WORK INSTRUCTION: Could the listing be repeated exactly, with every picture dropped?

DATASET RECORDS:
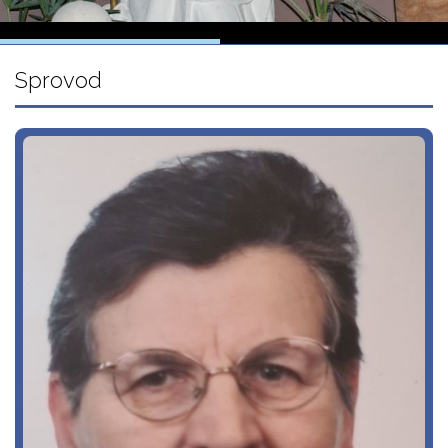
Sprovod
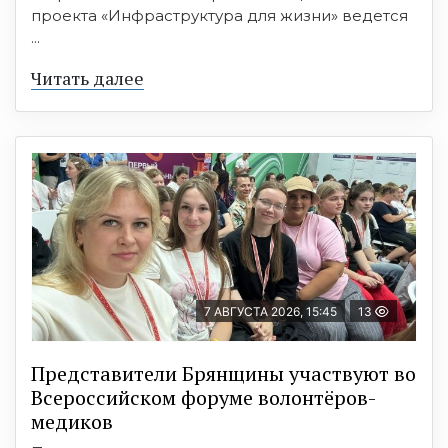
проекта «Инфраструктура для жизни» ведется
...
Читать далее
7 АВГУСТА 2026, 15:45
13
Представители Брянщины участвуют во
Всероссийском форуме волонтёров-
медиков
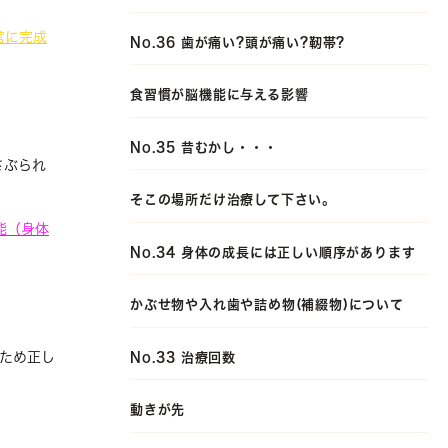
常に完成
No.36 歯が痛い?頭が痛い?靭帯?
食習慣が脳機能に与える影響
No.35 昔むかし・・・
さぶられ
そこの場所だけ治療して下さい。
能
（身体
No.34 身体の成長には正しい順序があります
かぶせ物や入れ歯や詰め物(補綴物)について
。
ため正し
No.33 治療回数
動きが先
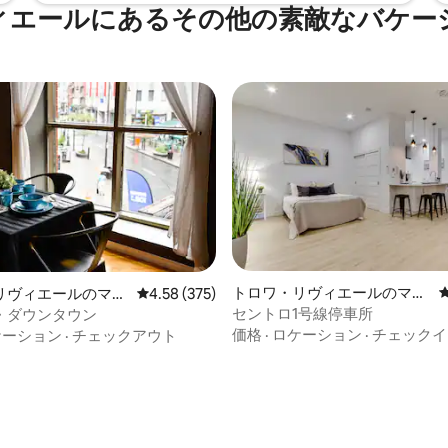
ィエールにあるその他の素敵なバケー
トロワ・リヴィエールのマン
リヴィエールのマン
レビュー375件、5つ星中4.58つ星の平均評価
4.58 (375)
ション・アパート
アパート
セントロ1号線停車所
・ダウンタウン
価格
·
ロケーション
·
チェックイ
ケーション
·
チェックアウト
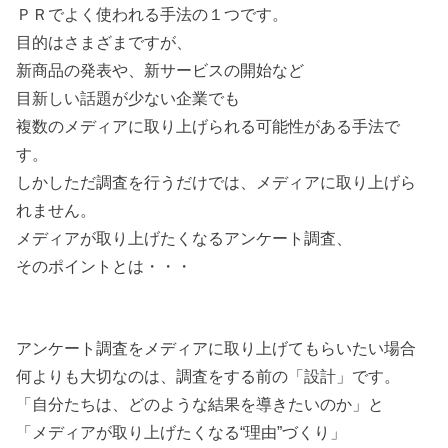
ＰＲでよく使われる手法の１つです。
目的はさまざまですが、
新商品の発表や、新サービスの開始など
目新しい話題が少ない企業でも
複数のメディアに取り上げられる可能性がある手法で
す。
しかしただ調査を行うだけでは、メディアに取り上げら
れません。
メディアが取り上げたくなるアンケート調査、
そのポイントとは・・・
アンケート調査をメディアに取り上げてもらいたい場合
何よりも大切なのは、調査をする前の「設計」です。
「自分たちは、どのような結果を導きたいのか」と
「メディアが取り上げたくなる“理由”づくり」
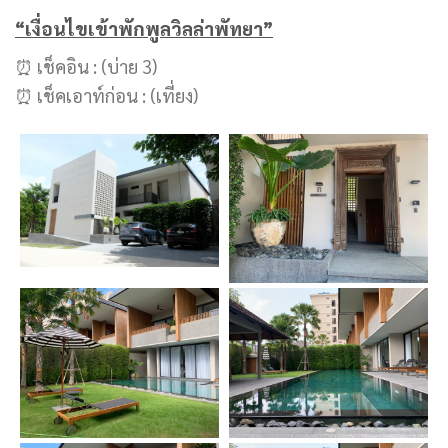
“เงื่อนไขเข้าพักพูลวิลล่าพัทยา”
⏰ เช็คอิน : (บ่าย 3)
⏰ เช็คเอาท์ก่อน : (เที่ยง)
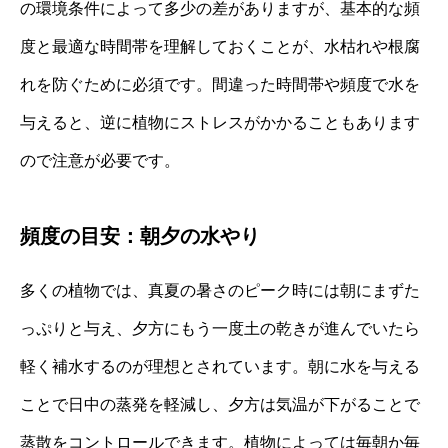
の環境条件によって多少の差がありますが、基本的な頻
度と最適な時間帯を理解しておくことが、水枯れや根腐
れを防ぐために必須です。間違った時間帯や頻度で水を
与えると、逆に植物にストレスがかかることもあります
ので注意が必要です。
頻度の目安：朝夕の水やり
多くの植物では、真夏の暑さのピーク時には朝にまずた
っぷりと与え、夕方にもう一度土の乾きが進んでいたら
軽く補水するのが理想とされています。朝に水を与える
ことで日中の蒸発を軽減し、夕方は気温が下がることで
蒸散をコントロールできます。植物によっては毎朝か毎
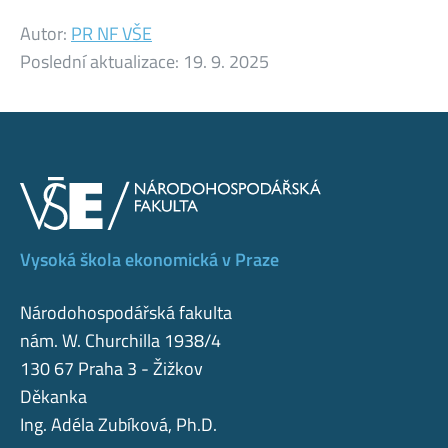
Autor:
PR NF VŠE
Poslední aktualizace:
19. 9. 2025
Vysoká škola ekonomická v Praze
Národohospodářská fakulta
nám. W. Churchilla 1938/4
130 67 Praha 3 - Žižkov
Děkanka
Ing. Adéla Zubíková, Ph.D.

ANSWER:
Sprovod
проекта «Инфраструктура для жизни» ведется
...
Читать далее
7 АВГУСТА 2026, 15:45
13
Представители Брянщины участвуют во
Всероссийском форуме волонтёров-
медиков
常に完成
No.36 歯が痛い?頭が痛い?靭帯?
食習慣が脳機能に与える影響
No.35 昔むかし・・・
さぶられ
そこの場所だけ治療して下さい。
能
（身体
No.34 身体の成長には正しい順序があります
かぶせ物や入れ歯や詰め物(補綴物)について
。
ため正し
No.33 治療回数
動きが先
ィエールにあるその他の素敵なバケー
トロワ・リヴィエールのマン
リヴィエールのマン
レビュー375件、5つ星中4.58つ星の平均評価
4.58 (375)
ション・アパート
アパート
セントロ1号線停車所
・ダウンタウン
価格
·
ロケーション
·
チェックイ
ケーション
·
チェックアウト
ＰＲでよく使われる手法の１つです。
目的はさまざまですが、
新商品の発表や、新サービスの開始など
目新しい話題が少ない企業でも
複数のメディアに取り上げられる可能性がある手法で
す。
しかしただ調査を行うだけでは、メディアに取り上げら
れません。
メディアが取り上げたくなるアンケート調査、
そのポイントとは・・・
アンケート調査をメディアに取り上げてもらいたい場合
何よりも大切なのは、調査をする前の「設計」です。
「自分たちは、どのような結果を導きたいのか」と
「メディアが取り上げたくなる“理由”づくり」
“เงื่อนไขเข้าพักพูลวิลล่าพัทยา”
⏰ เช็คอิน : (บ่าย 3)
⏰ เช็คเอาท์ก่อน : (เที่ยง)
の環境条件によって多少の差がありますが、基本的な頻
度と最適な時間帯を理解しておくことが、水枯れや根腐
れを防ぐために必須です。間違った時間帯や頻度で水を
与えると、逆に植物にストレスがかかることもあります
ので注意が必要です。
頻度の目安：朝夕の水やり
多くの植物では、真夏の暑さのピーク時には朝にまずた
っぷりと与え、夕方にもう一度土の乾きが進んでいたら
軽く補水するのが理想とされています。朝に水を与える
ことで日中の蒸発を軽減し、夕方は気温が下がることで
蒸散をコントロールできます。植物によっては毎朝か毎
Autor:
PR NF VŠE
Poslední aktualizace:
19. 9. 2025
Vysoká škola ekonomická v Praze
Národohospodářská fakulta
nám. W. Churchilla 1938/4
130 67 Praha 3 - Žižkov
Děkanka
Ing. Adéla Zubíková, Ph.D.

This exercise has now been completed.